Instagram servers download any link sent in Direct Messages even if it's 2.6 GB

Author: tosh

Score: 72

Comments: 21

Date: 2020-10-28 20:20:57

Web Link

________________________________________________________________________________

tosh wrote at 2020-10-28 21:09:22:

article w/ overview of how various platforms handle link-previews

https://www.mysk.blog/2020/10/25/link-previews/

Discord:            Downloads up to 15 MB of any kind of file.
  Facebook Messenger: Downloads entire files if it’s a picture or a video, even files gigabytes in size. * 
  Google Hangouts:    Downloads up to 20 MB of any kind of file.
  Instagram:          Just like Facebook Messenger, but not limited to any kind of file. The servers will download anything no matter the size.* 
  LINE:               Downloads up to 20 MB of any kind of file. (This one still deserves a big  as we’ll discuss later)
  LinkedIn:           Downloads up to 50 MB of any kind of file.
  Slack:              Downloads up to 50 MB of any kind of file.
  Twitter:            Downloads up to 25 MB of any kind of file.
  Zoom:               Downloads up to 30 MB of any kind of file.

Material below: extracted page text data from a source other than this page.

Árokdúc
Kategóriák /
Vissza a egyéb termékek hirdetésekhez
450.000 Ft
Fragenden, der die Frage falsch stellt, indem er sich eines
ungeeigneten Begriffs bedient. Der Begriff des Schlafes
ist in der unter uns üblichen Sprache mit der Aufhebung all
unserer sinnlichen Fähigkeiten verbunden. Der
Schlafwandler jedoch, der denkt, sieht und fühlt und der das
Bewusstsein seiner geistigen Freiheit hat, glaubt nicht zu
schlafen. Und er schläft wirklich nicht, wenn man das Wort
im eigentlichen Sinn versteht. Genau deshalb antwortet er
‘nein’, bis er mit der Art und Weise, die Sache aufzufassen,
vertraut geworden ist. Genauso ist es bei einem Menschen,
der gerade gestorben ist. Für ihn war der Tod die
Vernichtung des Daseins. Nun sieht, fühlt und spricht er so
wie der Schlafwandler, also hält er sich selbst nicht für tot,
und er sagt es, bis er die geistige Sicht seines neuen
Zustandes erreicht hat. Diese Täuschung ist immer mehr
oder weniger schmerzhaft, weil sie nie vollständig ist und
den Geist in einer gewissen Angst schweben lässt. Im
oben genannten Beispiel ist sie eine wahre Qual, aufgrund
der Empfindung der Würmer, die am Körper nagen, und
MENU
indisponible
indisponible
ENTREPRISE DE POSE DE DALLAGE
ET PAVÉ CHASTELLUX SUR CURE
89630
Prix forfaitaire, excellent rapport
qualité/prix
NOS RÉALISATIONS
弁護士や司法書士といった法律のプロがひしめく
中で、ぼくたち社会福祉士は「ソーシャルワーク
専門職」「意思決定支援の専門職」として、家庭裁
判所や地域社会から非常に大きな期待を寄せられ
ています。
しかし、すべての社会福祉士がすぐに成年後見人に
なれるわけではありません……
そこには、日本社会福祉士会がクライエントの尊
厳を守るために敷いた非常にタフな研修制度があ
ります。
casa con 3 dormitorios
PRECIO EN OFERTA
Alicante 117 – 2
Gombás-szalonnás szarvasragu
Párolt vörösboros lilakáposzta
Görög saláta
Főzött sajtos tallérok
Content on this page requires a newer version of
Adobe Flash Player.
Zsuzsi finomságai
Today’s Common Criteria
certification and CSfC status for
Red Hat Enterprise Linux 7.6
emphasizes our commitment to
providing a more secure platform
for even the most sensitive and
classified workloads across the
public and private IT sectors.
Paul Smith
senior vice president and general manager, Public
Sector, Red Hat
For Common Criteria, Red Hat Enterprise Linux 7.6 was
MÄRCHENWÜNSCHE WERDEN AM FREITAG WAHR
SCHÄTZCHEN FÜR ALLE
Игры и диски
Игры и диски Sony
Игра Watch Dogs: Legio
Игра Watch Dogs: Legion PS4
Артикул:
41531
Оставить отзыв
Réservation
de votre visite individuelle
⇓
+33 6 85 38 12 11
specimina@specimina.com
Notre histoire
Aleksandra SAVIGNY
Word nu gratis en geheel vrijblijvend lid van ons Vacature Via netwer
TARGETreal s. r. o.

loa_in_ wrote at 2020-10-29 11:54:00:

Facebook also has been shown to visit links that are embedded in PDFs you send over messenger

ada1981 wrote at 2020-10-28 21:27:07:

I wonder if this could be used as an DoS attack vector. Flood users with bot messages with dynamic links to huge files.

stu2010 wrote at 2020-10-28 22:01:43:

Who says that you even need a file of defined size? Rig up a server to continually serve pseudorandom data over https.

eqvinox wrote at 2020-10-28 22:25:50:

The idea is to attack HTTP servers you _don't_ already own ;)

(Instagram is the reflection attacker, not the target.)

[Add.: sure you could try to attack Instagram/FB with this, but to execute it you kinda need to trump FB's bandwidth which is gonna turn it into a DoS on your own bank account.]

ada1981 wrote at 2020-10-29 01:40:48:

Oooo that too I guess.

Also looks like this multiplies the download. I wonder if they cache it somehow so if the url is requested more than once it doesn’t pull it again.

I wonder how much bandwidth one could consume with a bot account.

Presumably if I message 100 urls they will all be pulled.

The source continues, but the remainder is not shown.